─── Supplied records ───

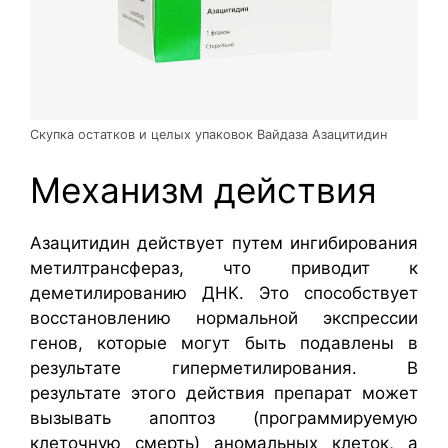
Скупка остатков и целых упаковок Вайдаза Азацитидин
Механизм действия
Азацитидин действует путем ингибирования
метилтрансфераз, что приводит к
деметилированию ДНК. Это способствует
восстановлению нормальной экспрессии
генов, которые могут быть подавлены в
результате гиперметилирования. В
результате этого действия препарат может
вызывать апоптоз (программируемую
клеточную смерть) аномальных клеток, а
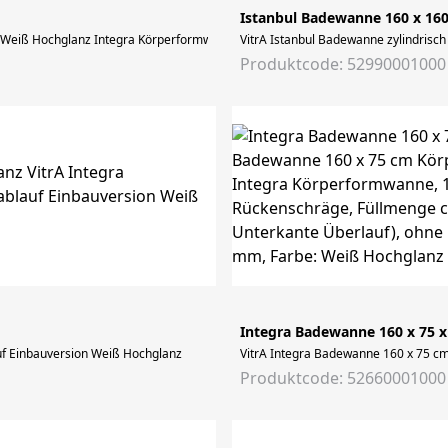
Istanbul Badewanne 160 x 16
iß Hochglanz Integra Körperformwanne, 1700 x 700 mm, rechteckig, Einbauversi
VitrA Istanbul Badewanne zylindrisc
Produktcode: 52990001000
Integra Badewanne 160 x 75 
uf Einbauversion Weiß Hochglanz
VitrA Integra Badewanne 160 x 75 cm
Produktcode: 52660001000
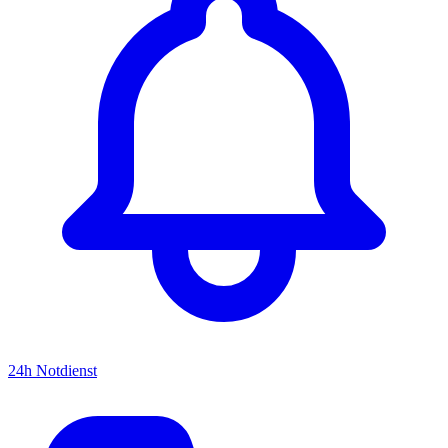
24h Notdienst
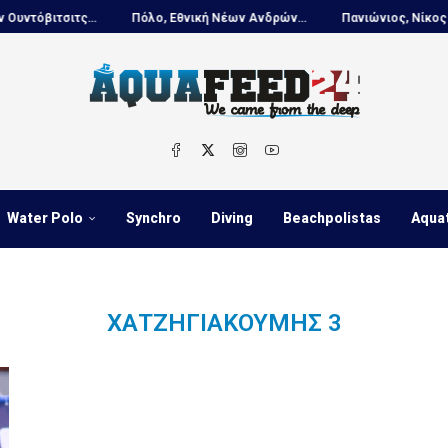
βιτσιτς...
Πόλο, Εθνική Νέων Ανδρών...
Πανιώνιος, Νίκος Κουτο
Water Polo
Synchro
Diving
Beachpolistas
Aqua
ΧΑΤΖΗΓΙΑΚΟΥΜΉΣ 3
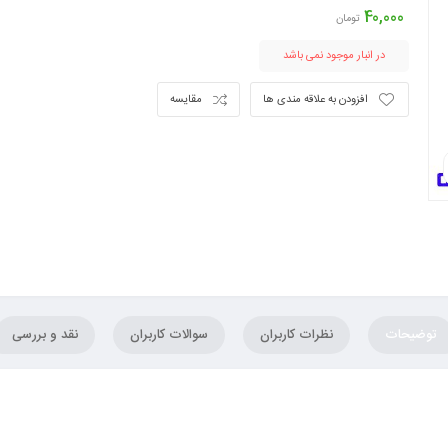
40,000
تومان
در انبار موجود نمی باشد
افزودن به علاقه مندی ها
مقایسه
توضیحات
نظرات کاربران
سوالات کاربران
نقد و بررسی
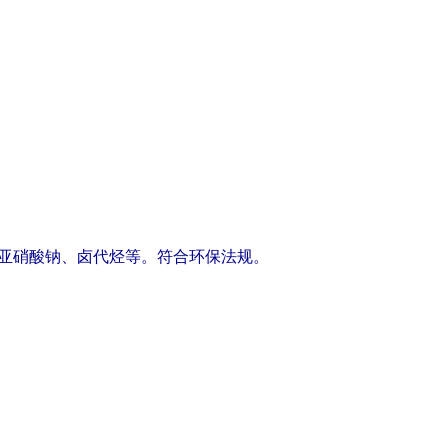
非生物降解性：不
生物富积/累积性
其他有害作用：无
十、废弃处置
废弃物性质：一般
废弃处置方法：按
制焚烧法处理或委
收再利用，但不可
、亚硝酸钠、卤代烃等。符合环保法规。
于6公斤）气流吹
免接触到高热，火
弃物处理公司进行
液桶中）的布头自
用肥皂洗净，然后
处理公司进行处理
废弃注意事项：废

───

**Task directions:**
For every line in the listing above that mentions the word "Badewanne", make a copy.

**Task response:**
Istanbul Badewanne 160 x 16
VitrA Istanbul Badewanne zylindrisc
Integra Badewanne 160 x 75 
VitrA Integra Badewanne 160 x 75 cm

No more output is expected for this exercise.